I still think the BEST solution is to not use any artificial UV at all, and get your tortoise out in the sun a few times a week or more. This is what I usually do now and it works great for me. I use low wattage regular incandescent flood bulbs for when my little ones are indoors and just put them outside in outdoor pens most days. They sleep inside at night. Will your climate allow for this? Kristina is one of our moderators here. She lives in Northern MI, and uses no UV bulbs of any kind. Her tortoises live outside every possible minute of the year in the natural sunshine, and she brings them in for the winter. She has many ages of many species, and this works perfectly well for her.


----------



## jaizei (Aug 18, 2012)

Mjdeisher said:


> Any way I go, there is not a one way straightforward option. MVB have mixed reviews for hatchlings, cf's have mixed reviews, even normal full spectrum tube lights have damaging effects if it is too small of a percentage or to high of uv light.



All the different types of UVB lamps have had problems. They all have pros and cons. You just have to pick the option that is best for your situation and monitor it, regardless of the type.


----------



## Mjdeisher (Aug 18, 2012)

Tom said:


> I still think the BEST solution is to not use any artificial UV at all, and get your tortoise out in the sun a few times a week or more. This is what I usually do now and it works great for me. I use low wattage regular incandescent flood bulbs for when my little ones are indoors and just put them outside in outdoor pens most days. They sleep inside at night. Will your climate allow for this? Kristina is one of our moderators here. She lives in Northern MI, and uses no UV bulbs of any kind. Her tortoises live outside every possible minute of the year in the natural sunshine, and she brings them in for the winter. She has many ages of many species, and this works perfectly well for her.

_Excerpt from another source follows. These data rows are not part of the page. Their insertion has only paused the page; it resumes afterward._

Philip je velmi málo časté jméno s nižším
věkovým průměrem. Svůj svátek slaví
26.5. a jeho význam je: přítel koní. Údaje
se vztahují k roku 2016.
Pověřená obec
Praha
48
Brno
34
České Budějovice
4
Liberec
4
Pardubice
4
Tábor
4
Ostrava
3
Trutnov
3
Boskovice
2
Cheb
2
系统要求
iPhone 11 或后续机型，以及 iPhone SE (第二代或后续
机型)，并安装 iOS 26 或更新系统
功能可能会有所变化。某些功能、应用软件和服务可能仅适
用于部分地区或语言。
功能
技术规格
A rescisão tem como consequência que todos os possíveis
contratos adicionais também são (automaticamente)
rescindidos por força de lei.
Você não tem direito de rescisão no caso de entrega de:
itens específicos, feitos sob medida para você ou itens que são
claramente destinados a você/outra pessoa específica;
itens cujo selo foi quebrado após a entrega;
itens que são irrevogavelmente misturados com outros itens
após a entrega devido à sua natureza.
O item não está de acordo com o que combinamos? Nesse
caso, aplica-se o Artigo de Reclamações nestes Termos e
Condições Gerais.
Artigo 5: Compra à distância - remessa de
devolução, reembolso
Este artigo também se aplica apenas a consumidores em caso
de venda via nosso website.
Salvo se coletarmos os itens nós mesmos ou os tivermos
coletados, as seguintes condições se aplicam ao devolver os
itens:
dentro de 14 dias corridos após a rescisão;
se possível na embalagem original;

I'm working in getting an outdoor setup for him on the balcony. I live in an apartment in northern Indiana for now, will be moving south in less than a year. I'm nervous about such a small baby being outside, but I'm gonna do my best not to be an overprotective mom. Haha. 

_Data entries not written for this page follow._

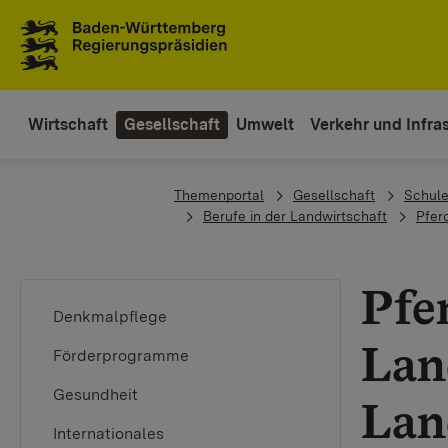
Zum Inhaltsbereich
Zur Hauptnavigation
Wirtschaft
Gesellschaft
Umwelt
Verkehr und Infras
You are here:
Themenportal
Gesellschaft
Schule
Berufe in der Landwirtschaft
Pferd
Pfe
Denkmalpflege
Lan
Förderprogramme
Gesundheit
Lan
Internationales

FYI, I went and got a regular tube lighting setup... A baby is not one for a newbie to take risks on... So I caved. Lol. Now on to finding a way to suspend this thing... Any pics/suggestions would be helpful!


----------



## jaizei (Aug 18, 2012)

Mjdeisher said:


> FYI, I went and got a regular tube lighting setup... A baby is not one for a newbie to take risks on... So I caved. Lol. Now on to finding a way to suspend this thing... Any pics/suggestions would be helpful!

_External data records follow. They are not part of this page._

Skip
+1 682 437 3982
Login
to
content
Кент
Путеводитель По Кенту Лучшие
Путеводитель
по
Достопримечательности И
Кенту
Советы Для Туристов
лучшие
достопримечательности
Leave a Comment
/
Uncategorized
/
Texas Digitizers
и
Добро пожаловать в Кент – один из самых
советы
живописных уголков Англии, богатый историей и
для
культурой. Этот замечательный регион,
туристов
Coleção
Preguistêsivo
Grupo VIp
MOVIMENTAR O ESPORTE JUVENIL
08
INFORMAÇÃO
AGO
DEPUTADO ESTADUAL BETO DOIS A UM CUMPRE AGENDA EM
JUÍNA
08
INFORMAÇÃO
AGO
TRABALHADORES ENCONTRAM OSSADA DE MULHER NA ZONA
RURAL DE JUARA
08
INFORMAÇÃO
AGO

What's your enclosure look like? 

I think something like this is easiest. Just make the vertical pieces longer. PVC is easy to work with and lightweight. If your enclosure is a table, you can leave off the 'feet' and use standoff straps to secure the stand to the sides.


----------



## Mjdeisher (Aug 18, 2012)

jaizei said:


> What's your enclosure look like?
> 
> I think something like this is easiest. Just make the vertical pieces longer. PVC is easy to work with and lightweight. If your enclosure is a table, you can leave off the 'feet' and use standoff straps to secure the stand to the sides.



No tort yet so don't freak overe there being... Well... Nothing. I'm just working on temps and stuff right now. 

I love the PVC pipe idea!! 

View attachment 26431


----------



## Tom (Aug 18, 2012)

In that set up it might be easiest to just lay the tube and fixture on top of your wire. Your basking bulb will work better if it is mounted directly over head pointing straight down. Those stick on thermometer are useless. You need a remote probed thermometer so you can move the probe around the enclosure and check all your temps, not just the temp where the stick on sits. I like to use a temp gun too for setting temps and checking them periodically.


----------



## Mjdeisher (Aug 18, 2012)

I have a temp gun  I just have the stickies for the initial testing process. I need to see the constant temp to start with.


----------